→ Problem details:
Your answer should be a single number: the count of lines in the material below that hold "Quanzhou".

→ Extracted information:
☆ ☆ ☆ ☆ ☆
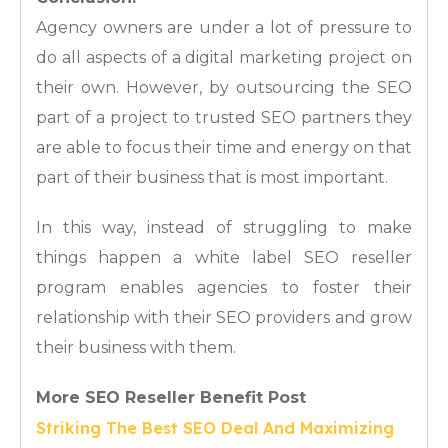
Agency owners are under a lot of pressure to
do all aspects of a digital marketing project on
their own. However, by outsourcing the SEO
part of a project to trusted SEO partners they
are able to focus their time and energy on that
part of their business that is most important.
In this way, instead of struggling to make
things happen a white label SEO reseller
program enables agencies to foster their
relationship with their SEO providers and grow
their business with them.
More SEO Reseller Benefit Post
Striking The Best SEO Deal And Maximizing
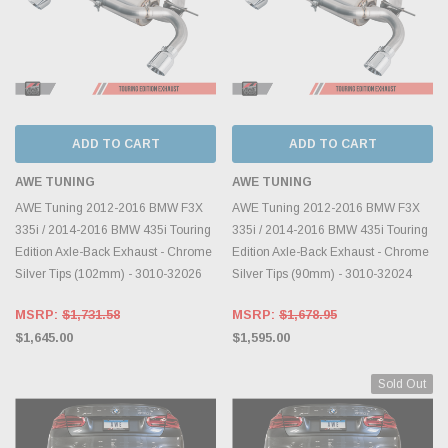
ADD TO CART
ADD TO CART
AWE TUNING
AWE TUNING
AWE Tuning 2012-2016 BMW F3X
AWE Tuning 2012-2016 BMW F3X
335i / 2014-2016 BMW 435i Touring
335i / 2014-2016 BMW 435i Touring
Edition Axle-Back Exhaust - Chrome
Edition Axle-Back Exhaust - Chrome
Silver Tips (102mm) - 3010-32026
Silver Tips (90mm) - 3010-32024
MSRP:
$1,731.58
MSRP:
$1,678.95
$1,645.00
$1,595.00
Sold Out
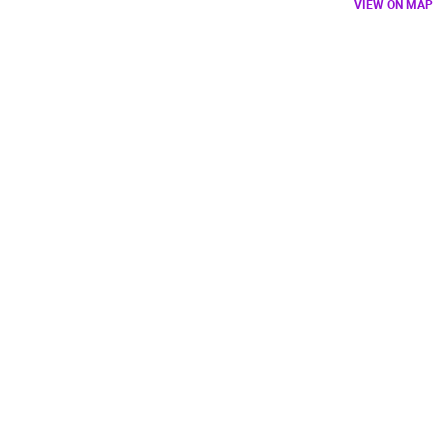
VIEW ON MAP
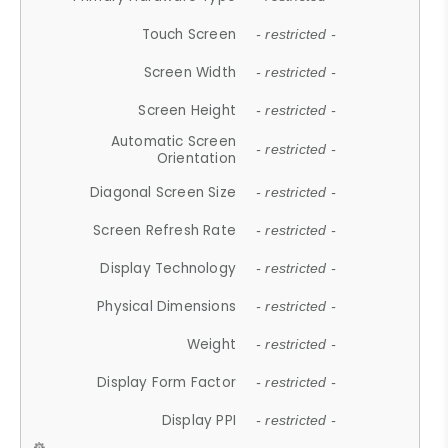
Touch Screen
- restricted -
Screen Width
- restricted -
Screen Height
- restricted -
Automatic Screen
- restricted -
Orientation
Diagonal Screen Size
- restricted -
Screen Refresh Rate
- restricted -
Display Technology
- restricted -
Physical Dimensions
- restricted -
Weight
- restricted -
Display Form Factor
- restricted -
Display PPI
- restricted -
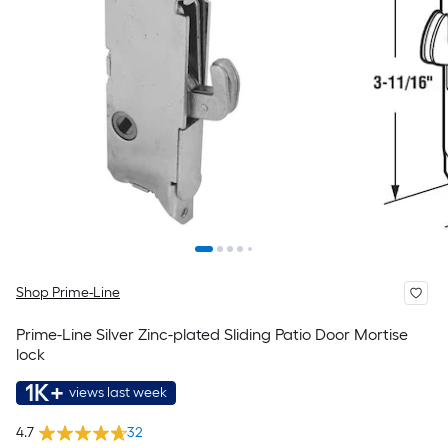
Shop Prime-Line
Prime-Line Silver Zinc-plated Sliding Patio Door Mortise
lock
1K+
views last week
4.7
32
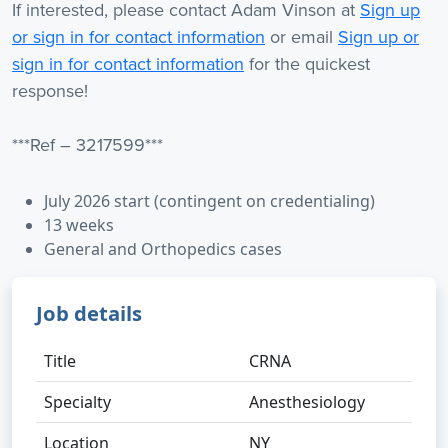
If interested, please contact Adam Vinson at
Sign up
or sign in for contact information
or email
Sign up or
sign in for contact information
for the quickest
response!
***Ref – 3217599***
July 2026 start (contingent on credentialing)
13 weeks
General and Orthopedics cases
Job details
Title
CRNA
Specialty
Anesthesiology
Location
NY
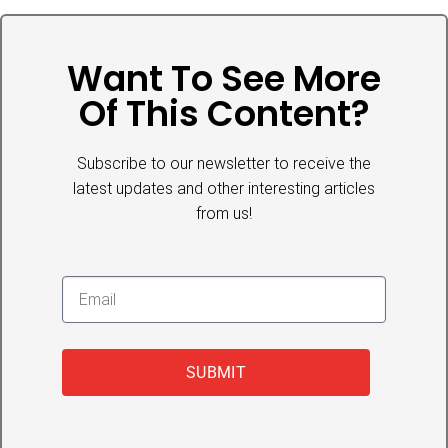
Want To See More
Of This Content?
Subscribe to our newsletter to receive the
latest updates and other interesting articles
from us!
SUBMIT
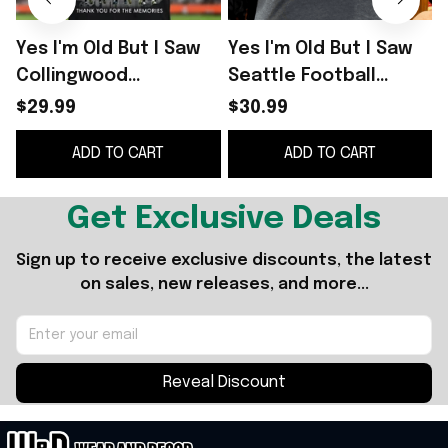
Yes I'm Old But I Saw
Yes I'm Old But I Saw
Y
Collingwood
Seattle Football
Greatness Shirt Thank
Greatness Thank You
$29.99
$30.99
You For The Memories
For The Memories
ADD TO CART
ADD TO CART
T-Shirt
Signature Shirt
S
Get Exclusive Deals
Sign up to receive exclusive discounts, the latest 
on sales, new releases, and more...
Reveal Discount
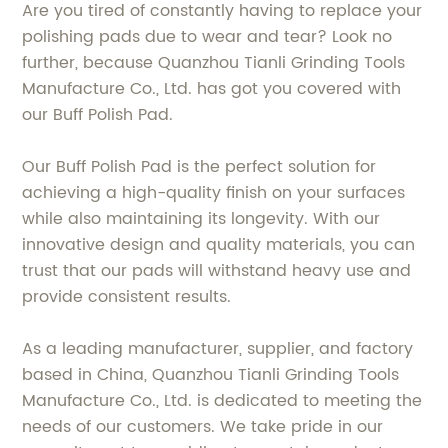
Are you tired of constantly having to replace your
polishing pads due to wear and tear? Look no
further, because Quanzhou Tianli Grinding Tools
Manufacture Co., Ltd. has got you covered with
our Buff Polish Pad.
Our Buff Polish Pad is the perfect solution for
achieving a high-quality finish on your surfaces
while also maintaining its longevity. With our
innovative design and quality materials, you can
trust that our pads will withstand heavy use and
provide consistent results.
As a leading manufacturer, supplier, and factory
based in China, Quanzhou Tianli Grinding Tools
Manufacture Co., Ltd. is dedicated to meeting the
needs of our customers. We take pride in our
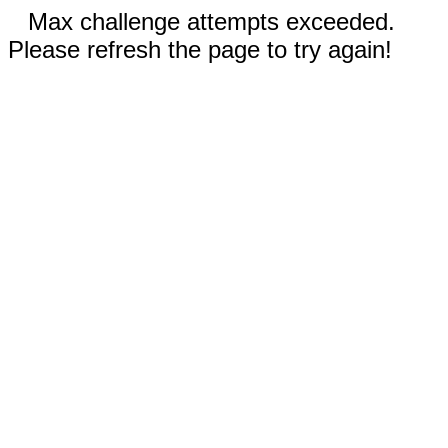
Max challenge attempts exceeded.
Please refresh the page to try again!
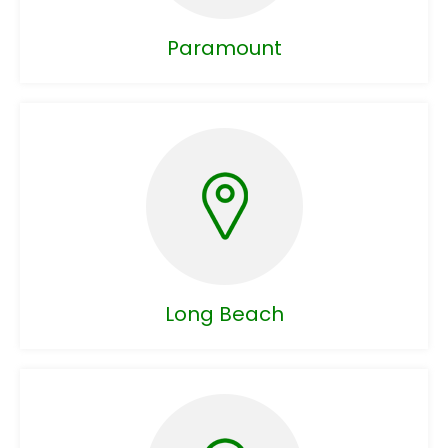
Paramount
Long Beach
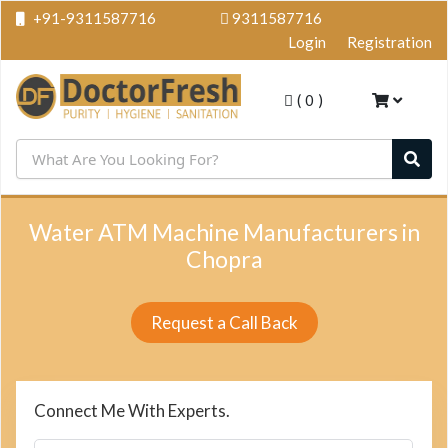
+91-9311587716
9311587716
Login
Registration
(
0
)
Water ATM Machine Manufacturers in
Chopra
Request a Call Back
Connect Me With Experts.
☆ ☆ ☆ ☆ ☆
→ Exercise response:
2